> ACTIVITY: Repeat all of the records word for word, but skip any picture.
*** DATA SUPPLIED Section Begins ***
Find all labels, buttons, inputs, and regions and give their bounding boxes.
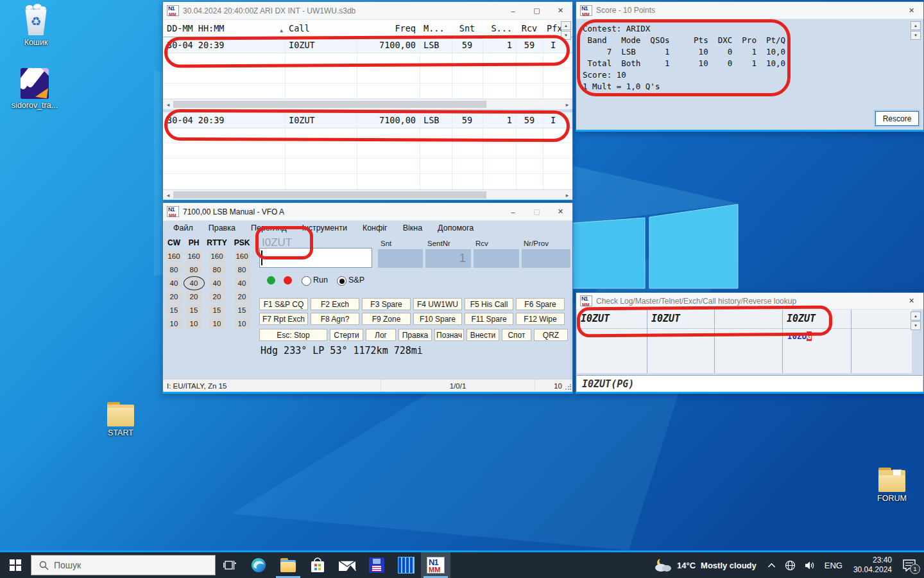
taskbar-backup-button[interactable] — [362, 552, 391, 578]
maximize-icon[interactable]: ▢ — [525, 203, 549, 220]
action-button-0[interactable]: Esc: Stop — [259, 329, 327, 341]
sentnr-field[interactable]: 1 — [425, 249, 471, 268]
menu-item-4[interactable]: Конфіг — [355, 223, 395, 232]
callsign-input[interactable] — [259, 248, 372, 268]
log-row-qso[interactable]: 30-04 20:39 I0ZUT 7100,00 LSB 59 1 59 I — [163, 112, 572, 128]
recycle-bin-shortcut[interactable]: ♻ Кошик — [10, 4, 62, 47]
menu-item-6[interactable]: Допомога — [430, 223, 481, 232]
fkey-button-2[interactable]: F3 Spare — [362, 298, 411, 310]
col-header-freq[interactable]: Freq — [357, 23, 420, 33]
snt-field[interactable] — [378, 249, 423, 268]
fkey-button-10[interactable]: F11 Spare — [465, 313, 513, 325]
scrollbar-thumb[interactable] — [173, 101, 486, 108]
action-button-4[interactable]: Познач — [434, 329, 464, 341]
log-row-qso[interactable]: 30-04 20:39 I0ZUT 7100,00 LSB 59 1 59 I — [163, 37, 572, 53]
band-button-CW-80[interactable]: 80 — [166, 264, 182, 276]
band-button-CW-160[interactable]: 160 — [166, 250, 182, 262]
task-view-button[interactable] — [216, 552, 244, 578]
action-button-1[interactable]: Стерти — [330, 329, 363, 341]
band-button-CW-40[interactable]: 40 — [166, 277, 182, 289]
scroll-left-icon[interactable]: ◂ — [163, 101, 173, 108]
rescore-button[interactable]: Rescore — [875, 111, 919, 126]
forum-folder-shortcut[interactable]: FORUM — [865, 468, 919, 503]
check-window-titlebar[interactable]: N1MM Check Log/Master/Telnet/Exch/Call h… — [576, 293, 923, 310]
action-button-2[interactable]: Лог — [366, 329, 396, 341]
nrprov-field[interactable] — [522, 249, 570, 268]
fkey-button-0[interactable]: F1 S&P CQ — [259, 298, 308, 310]
taskbar-edge-button[interactable] — [244, 552, 273, 578]
sidorov-file-shortcut[interactable]: sidorov_tra... — [6, 68, 63, 110]
horizontal-scrollbar[interactable]: ◂ ▸ — [163, 189, 572, 200]
fkey-button-9[interactable]: F10 Spare — [413, 313, 462, 325]
taskbar-explorer-button[interactable] — [273, 552, 303, 578]
band-button-RTTY-160[interactable]: 160 — [209, 250, 225, 262]
band-button-CW-15[interactable]: 15 — [166, 304, 182, 316]
taskbar-weather-widget[interactable]: 14°C Mostly cloudy — [646, 552, 763, 578]
fkey-button-4[interactable]: F5 His Call — [465, 298, 513, 310]
check-col-history[interactable]: I0ZUT I0ZUG — [783, 310, 851, 373]
sp-radio[interactable] — [337, 276, 346, 286]
tray-expand-button[interactable] — [763, 552, 780, 578]
taskbar-mail-button[interactable] — [332, 552, 362, 578]
log-column-headers[interactable]: DD-MM HH:MM ▲ Call Freq M... Snt S... Rc… — [163, 20, 572, 37]
minimize-icon[interactable]: – — [501, 203, 525, 220]
fkey-button-7[interactable]: F8 Agn? — [311, 313, 359, 325]
score-scroll-spinner[interactable]: ▲▼ — [911, 21, 921, 40]
run-radio-label[interactable]: Run — [313, 276, 328, 285]
col-header-call[interactable]: Call — [285, 23, 357, 33]
check-col-master[interactable]: I0ZUT — [647, 310, 715, 373]
band-button-RTTY-20[interactable]: 20 — [209, 291, 225, 302]
action-center-button[interactable]: 1 — [898, 552, 924, 578]
band-button-CW-10[interactable]: 10 — [166, 318, 182, 329]
close-icon[interactable]: ✕ — [900, 2, 923, 19]
check-col-log[interactable]: I0ZUT — [577, 310, 647, 373]
band-button-RTTY-10[interactable]: 10 — [209, 318, 225, 329]
check-scroll-spinner[interactable]: ▲▼ — [911, 311, 921, 330]
taskbar-search[interactable]: Пошук — [31, 555, 216, 575]
band-button-PH-10[interactable]: 10 — [186, 318, 202, 329]
menu-item-1[interactable]: Правка — [201, 223, 243, 232]
log-scroll-spinner[interactable]: ▲▼ — [561, 21, 571, 40]
check-col-reverse[interactable] — [851, 310, 912, 373]
taskbar-clock[interactable]: 23:40 30.04.2024 — [847, 556, 898, 575]
band-button-PH-20[interactable]: 20 — [186, 291, 202, 302]
close-icon[interactable]: ✕ — [549, 2, 572, 19]
volume-tray-button[interactable] — [800, 552, 820, 578]
menu-item-3[interactable]: Інструменти — [294, 223, 354, 232]
close-icon[interactable]: ✕ — [549, 203, 572, 220]
fkey-button-6[interactable]: F7 Rpt Exch — [259, 313, 308, 325]
action-button-6[interactable]: Спот — [502, 329, 531, 341]
horizontal-scrollbar[interactable]: ◂ ▸ — [163, 99, 572, 109]
band-button-CW-20[interactable]: 20 — [166, 291, 182, 302]
run-radio[interactable] — [302, 276, 311, 286]
band-button-RTTY-15[interactable]: 15 — [209, 304, 225, 316]
band-button-PH-160[interactable]: 160 — [186, 250, 202, 262]
language-indicator[interactable]: ENG — [820, 552, 847, 578]
menu-item-5[interactable]: Вікна — [395, 223, 430, 232]
resize-grip[interactable] — [565, 384, 571, 390]
fkey-button-5[interactable]: F6 Spare — [516, 298, 565, 310]
action-button-7[interactable]: QRZ — [534, 329, 568, 341]
check-col-telnet[interactable] — [715, 310, 783, 373]
scrollbar-thumb[interactable] — [173, 191, 486, 198]
menu-item-2[interactable]: Перегляд — [243, 223, 294, 232]
score-window-titlebar[interactable]: N1MM Score - 10 Points ✕ — [576, 2, 923, 19]
minimize-icon[interactable]: – — [501, 2, 525, 19]
entry-window-titlebar[interactable]: N1MM 7100,00 LSB Manual - VFO A – ▢ ✕ — [163, 203, 572, 221]
col-header-snt[interactable]: Snt — [452, 23, 483, 33]
close-icon[interactable]: ✕ — [900, 293, 923, 309]
start-folder-shortcut[interactable]: START — [95, 402, 146, 437]
col-header-time[interactable]: DD-MM HH:MM ▲ — [163, 23, 285, 33]
band-button-PSK-15[interactable]: 15 — [234, 304, 250, 316]
fkey-button-1[interactable]: F2 Exch — [311, 298, 359, 310]
band-button-PH-15[interactable]: 15 — [186, 304, 202, 316]
menu-item-0[interactable]: Файл — [166, 223, 201, 232]
network-tray-button[interactable] — [780, 552, 800, 578]
scroll-left-icon[interactable]: ◂ — [163, 192, 173, 198]
band-button-PH-40[interactable]: 40 — [186, 277, 202, 289]
band-button-PSK-10[interactable]: 10 — [234, 318, 250, 329]
band-button-RTTY-80[interactable]: 80 — [209, 264, 225, 276]
band-button-PSK-160[interactable]: 160 — [234, 250, 250, 262]
col-header-mode[interactable]: M... — [420, 23, 452, 33]
log-window-titlebar[interactable]: N1MM 30.04.2024 20:40:00Z ARI DX INT - U… — [163, 2, 572, 20]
*** DATA SUPPLIED Section Ends ***
> FINAL ANSWER:
Find all labels, buttons, inputs, and regions and give their bounding boxes.
taskbar-backup-button[interactable] — [362, 552, 391, 578]
maximize-icon[interactable]: ▢ — [525, 203, 549, 220]
action-button-0[interactable]: Esc: Stop — [259, 329, 327, 341]
sentnr-field[interactable]: 1 — [425, 249, 471, 268]
menu-item-4[interactable]: Конфіг — [355, 223, 395, 232]
callsign-input[interactable] — [259, 248, 372, 268]
log-row-qso[interactable]: 30-04 20:39 I0ZUT 7100,00 LSB 59 1 59 I — [163, 112, 572, 128]
recycle-bin-shortcut[interactable]: ♻ Кошик — [10, 4, 62, 47]
menu-item-6[interactable]: Допомога — [430, 223, 481, 232]
fkey-button-2[interactable]: F3 Spare — [362, 298, 411, 310]
col-header-freq[interactable]: Freq — [357, 23, 420, 33]
snt-field[interactable] — [378, 249, 423, 268]
fkey-button-10[interactable]: F11 Spare — [465, 313, 513, 325]
scrollbar-thumb[interactable] — [173, 101, 486, 108]
action-button-4[interactable]: Познач — [434, 329, 464, 341]
log-row-qso[interactable]: 30-04 20:39 I0ZUT 7100,00 LSB 59 1 59 I — [163, 37, 572, 53]
band-button-CW-80[interactable]: 80 — [166, 264, 182, 276]
band-button-CW-160[interactable]: 160 — [166, 250, 182, 262]
task-view-button[interactable] — [216, 552, 244, 578]
action-button-1[interactable]: Стерти — [330, 329, 363, 341]
band-button-CW-40[interactable]: 40 — [166, 277, 182, 289]
scroll-left-icon[interactable]: ◂ — [163, 101, 173, 108]
rescore-button[interactable]: Rescore — [875, 111, 919, 126]
forum-folder-shortcut[interactable]: FORUM — [865, 468, 919, 503]
check-window-titlebar[interactable]: N1MM Check Log/Master/Telnet/Exch/Call h… — [576, 293, 923, 310]
action-button-2[interactable]: Лог — [366, 329, 396, 341]
nrprov-field[interactable] — [522, 249, 570, 268]
fkey-button-0[interactable]: F1 S&P CQ — [259, 298, 308, 310]
taskbar-edge-button[interactable] — [244, 552, 273, 578]
sidorov-file-shortcut[interactable]: sidorov_tra... — [6, 68, 63, 110]
horizontal-scrollbar[interactable]: ◂ ▸ — [163, 189, 572, 200]
fkey-button-9[interactable]: F10 Spare — [413, 313, 462, 325]
taskbar-explorer-button[interactable] — [273, 552, 303, 578]
band-button-RTTY-160[interactable]: 160 — [209, 250, 225, 262]
band-button-CW-15[interactable]: 15 — [166, 304, 182, 316]
taskbar-weather-widget[interactable]: 14°C Mostly cloudy — [646, 552, 763, 578]
fkey-button-4[interactable]: F5 His Call — [465, 298, 513, 310]
check-col-history[interactable]: I0ZUT I0ZUG — [783, 310, 851, 373]
sp-radio[interactable] — [337, 276, 346, 286]
tray-expand-button[interactable] — [763, 552, 780, 578]
taskbar-mail-button[interactable] — [332, 552, 362, 578]
log-column-headers[interactable]: DD-MM HH:MM ▲ Call Freq M... Snt S... Rc… — [163, 20, 572, 37]
minimize-icon[interactable]: – — [501, 203, 525, 220]
fkey-button-7[interactable]: F8 Agn? — [311, 313, 359, 325]
score-scroll-spinner[interactable]: ▲▼ — [911, 21, 921, 40]
run-radio-label[interactable]: Run — [313, 276, 328, 285]
col-header-call[interactable]: Call — [285, 23, 357, 33]
check-col-master[interactable]: I0ZUT — [647, 310, 715, 373]
band-button-RTTY-20[interactable]: 20 — [209, 291, 225, 302]
action-center-button[interactable]: 1 — [898, 552, 924, 578]
band-button-CW-10[interactable]: 10 — [166, 318, 182, 329]
close-icon[interactable]: ✕ — [900, 2, 923, 19]
check-col-log[interactable]: I0ZUT — [577, 310, 647, 373]
band-button-RTTY-10[interactable]: 10 — [209, 318, 225, 329]
check-scroll-spinner[interactable]: ▲▼ — [911, 311, 921, 330]
taskbar-search[interactable]: Пошук — [31, 555, 216, 575]
band-button-PH-10[interactable]: 10 — [186, 318, 202, 329]
menu-item-1[interactable]: Правка — [201, 223, 243, 232]
log-scroll-spinner[interactable]: ▲▼ — [561, 21, 571, 40]
check-col-reverse[interactable] — [851, 310, 912, 373]
taskbar-clock[interactable]: 23:40 30.04.2024 — [847, 556, 898, 575]
band-button-PH-20[interactable]: 20 — [186, 291, 202, 302]
close-icon[interactable]: ✕ — [549, 2, 572, 19]
volume-tray-button[interactable] — [800, 552, 820, 578]
menu-item-3[interactable]: Інструменти — [294, 223, 354, 232]
close-icon[interactable]: ✕ — [549, 203, 572, 220]
fkey-button-6[interactable]: F7 Rpt Exch — [259, 313, 308, 325]
action-button-6[interactable]: Спот — [502, 329, 531, 341]
horizontal-scrollbar[interactable]: ◂ ▸ — [163, 99, 572, 109]
band-button-CW-20[interactable]: 20 — [166, 291, 182, 302]
run-radio[interactable] — [302, 276, 311, 286]
band-button-RTTY-15[interactable]: 15 — [209, 304, 225, 316]
band-button-PH-160[interactable]: 160 — [186, 250, 202, 262]
language-indicator[interactable]: ENG — [820, 552, 847, 578]
menu-item-5[interactable]: Вікна — [395, 223, 430, 232]
resize-grip[interactable] — [565, 384, 571, 390]
fkey-button-5[interactable]: F6 Spare — [516, 298, 565, 310]
action-button-7[interactable]: QRZ — [534, 329, 568, 341]
check-col-telnet[interactable] — [715, 310, 783, 373]
scrollbar-thumb[interactable] — [173, 191, 486, 198]
menu-item-2[interactable]: Перегляд — [243, 223, 294, 232]
score-window-titlebar[interactable]: N1MM Score - 10 Points ✕ — [576, 2, 923, 19]
minimize-icon[interactable]: – — [501, 2, 525, 19]
entry-window-titlebar[interactable]: N1MM 7100,00 LSB Manual - VFO A – ▢ ✕ — [163, 203, 572, 221]
col-header-snt[interactable]: Snt — [452, 23, 483, 33]
close-icon[interactable]: ✕ — [900, 293, 923, 309]
start-folder-shortcut[interactable]: START — [95, 402, 146, 437]
col-header-time[interactable]: DD-MM HH:MM ▲ — [163, 23, 285, 33]
band-button-PSK-15[interactable]: 15 — [234, 304, 250, 316]
fkey-button-1[interactable]: F2 Exch — [311, 298, 359, 310]
band-button-PH-15[interactable]: 15 — [186, 304, 202, 316]
menu-item-0[interactable]: Файл — [166, 223, 201, 232]
network-tray-button[interactable] — [780, 552, 800, 578]
scroll-left-icon[interactable]: ◂ — [163, 192, 173, 198]
band-button-PH-40[interactable]: 40 — [186, 277, 202, 289]
band-button-PSK-10[interactable]: 10 — [234, 318, 250, 329]
band-button-RTTY-80[interactable]: 80 — [209, 264, 225, 276]
band-button-PSK-160[interactable]: 160 — [234, 250, 250, 262]
col-header-mode[interactable]: M... — [420, 23, 452, 33]
log-window-titlebar[interactable]: N1MM 30.04.2024 20:40:00Z ARI DX INT - U… — [163, 2, 572, 20]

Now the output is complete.